Hi there! My name is Chris, in case you couldn't tell. Sometimes, usually on the internets, I also go by cheepguava. It's a reference so obscure that my web presense shows up higher on Google than the original thing I'm referencing. I don't know if that counts as a victory.

You can read about me, or you can read about that sweet background picture, or you can check out other places I to hang out around these "World Wide Inter-Webs".

The background picture is called the Pale Blue Dot. It's kind of a big deal.

For those of you too lazy to click the link (or whose internet connection gave out immediately after loading this page), that picture was taken by the Voyager 1 spacecraft. On November 20, 1980 it left Saturn's orbit and, due to its speed and trajectory, would not encounter Uranus or Neptune on its way out of the solar system. NASA had intended to simply turn the ship outwards and take measurements of solar wind as it turned into interstellar wind (a transition Voyager is measuring now, incidentally), but nerd hero and noted greatest human being ever Carl Sagan, after almost 10 years, convinced them to turn Voyager around and take one last photograph of the Earth. The picture was scientifically useless, as the Earth only shows up as a tiny blueish point, but the sheer insignificance of our planet against the vastness of space is exactly what Sagan wanted to demonstrate. He knew that Voyager was in a position no other probe had ever been in, and possibly never would be, to give us the universe's perspective on ourselves, to show us just how small and fragile we are, despite how important everything seems when you look at it on the ground.

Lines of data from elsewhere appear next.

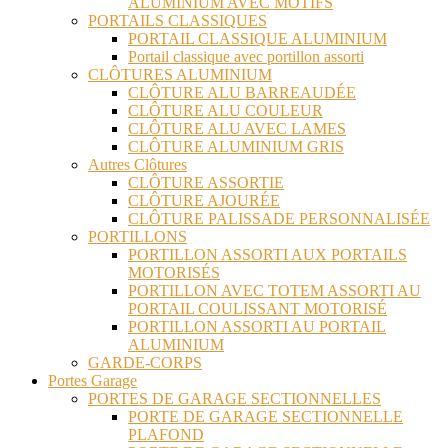
ALUMINIUM AVEC MOTIFS
PORTAILS CLASSIQUES
PORTAIL CLASSIQUE ALUMINIUM
Portail classique avec portillon assorti
CLÔTURES ALUMINIUM
CLÔTURE ALU BARREAUDÉE
CLÔTURE ALU COULEUR
CLÔTURE ALU AVEC LAMES
CLÔTURE ALUMINIUM GRIS
Autres Clôtures
CLÔTURE ASSORTIE
CLÔTURE AJOURÉE
CLÔTURE PALISSADE PERSONNALISÉE
PORTILLONS
PORTILLON ASSORTI AUX PORTAILS
MOTORISÉS
PORTILLON AVEC TOTEM ASSORTI AU
PORTAIL COULISSANT MOTORISÉ
PORTILLON ASSORTI AU PORTAIL
ALUMINIUM
GARDE-CORPS
Portes Garage
PORTES DE GARAGE SECTIONNELLES
PORTE DE GARAGE SECTIONNELLE
PLAFOND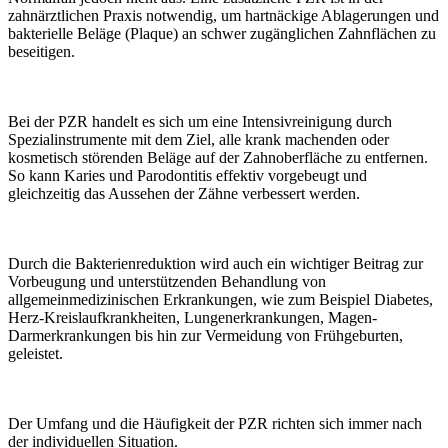
zahnärztlichen Praxis notwendig, um hartnäckige Ablagerungen und
bakterielle Beläge (Plaque) an schwer zugänglichen Zahnflächen zu
beseitigen.
Bei der PZR handelt es sich um eine Intensivreinigung durch
Spezialinstrumente mit dem Ziel, alle krank machenden oder
kosmetisch störenden Beläge auf der Zahnoberfläche zu entfernen.
So kann Karies und Parodontitis effektiv vorgebeugt und
gleichzeitig das Aussehen der Zähne verbessert werden.
Durch die Bakterienreduktion wird auch ein wichtiger Beitrag zur
Vorbeugung und unterstützenden Behandlung von
allgemeinmedizinischen Erkrankungen, wie zum Beispiel Diabetes,
Herz-Kreislaufkrankheiten, Lungenerkrankungen, Magen-
Darmerkrankungen bis hin zur Vermeidung von Frühgeburten,
geleistet.
Der Umfang und die Häufigkeit der PZR richten sich immer nach
der individuellen Situation.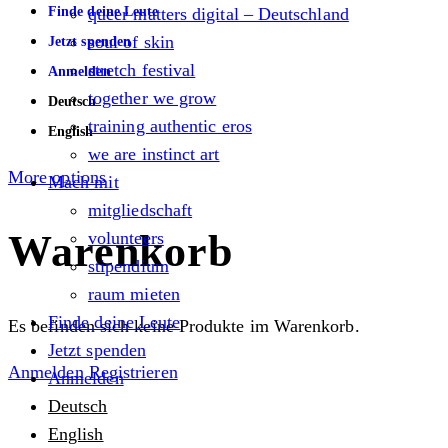
Finde deine Leute
queer matters digital – Deutschland
soul of skin
Jetzt spenden
stretch festival
Anmelden
together we grow
Deutsch
training authentic eros
English
we are instinct art
More options
Mach mit
mitgliedschaft
Warenkorb
volunteers
stipendium
raum mieten
Finde deine Leute
Es befinden sich keine Produkte im Warenkorb.
Jetzt spenden
Anmelden
Registrieren
Anmelden
Deutsch
English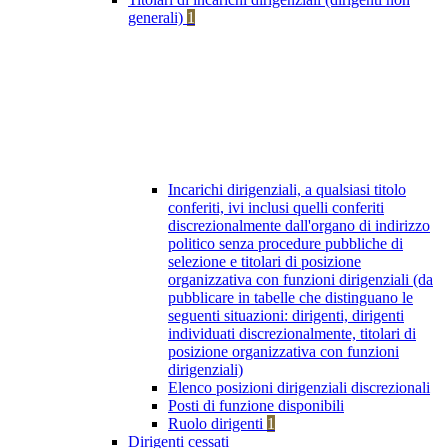
generali)
1
Incarichi dirigenziali, a qualsiasi titolo
conferiti, ivi inclusi quelli conferiti
discrezionalmente dall'organo di indirizzo
politico senza procedure pubbliche di
selezione e titolari di posizione
organizzativa con funzioni dirigenziali (da
pubblicare in tabelle che distinguano le
seguenti situazioni: dirigenti, dirigenti
individuati discrezionalmente, titolari di
posizione organizzativa con funzioni
dirigenziali)
Elenco posizioni dirigenziali discrezionali
Posti di funzione disponibili
Ruolo dirigenti
1
Dirigenti cessati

The 10 year delay, though not intended by Sagan, makes the photograph more meaningful in my opinoion for two important reasons. The first is that in 1980 Voyager had just passed Saturn. That's very far away from home, to be sure, but there are still two planets and a Pluto (whatever your stance on that issue) before you get to the edge. In early 1990, when the picture was finally taken, the Voyager probe was well beyond the orbit of Pluto. In 1980, Voyager would have taken a picture of the Earth from "far away." In 1990, it took a picture of the Earth from the edge of our solar system. It wasn't just far away; it had crossed some invisible line that separates some concept of "home" that we still cling to from some concept of "the rest of the universe" that we still hide from. Voyager is the furthest man-made object ever, and will continue to be unless we launch something to catch up to it, and this picture is it looking back from the furthest frontier of human exploration and saying, "That's home. That's where I came from."

The second reason the 10 year delay makes that photograph more meaningful is a more personal one. Voyager 1's mission ended on November 20, 1980. 9 years later to the day, I was born. When Voyager took this picture, sometime between February and June, I was between 3 and 6 months old. I'm in that picture. That's me. When I'm feeling flippant about it, I like to say that this picture is my favorite picture of me, but it's true. I'm among the youngest people alive to be in that picture. Of course, at this vast distance, it doesn't really matter who's in the picture and who's not. It's still a picture representing the whole of human accomplishment as a fraction of a pixel, no matter when it was taken. But the fact that I happen to be in that fraction of a pixel, that I was there, makes me feel somehow more a part of humanity, and makes me feel more at peace. Humans are wonderful and terrible creatures, but looking at this picture keeps me from letting the terrible parts paralyze me, and helps put the wonderful parts in perspective against the infinite wonders of the universe that we can never match.

Aside from the bit about me being a baby in the picture, Carl Sagan said pretty much everything I said, only infinitely more gracefully, so please go read or listen to him. Like I said, he's pretty close to the best human being ever.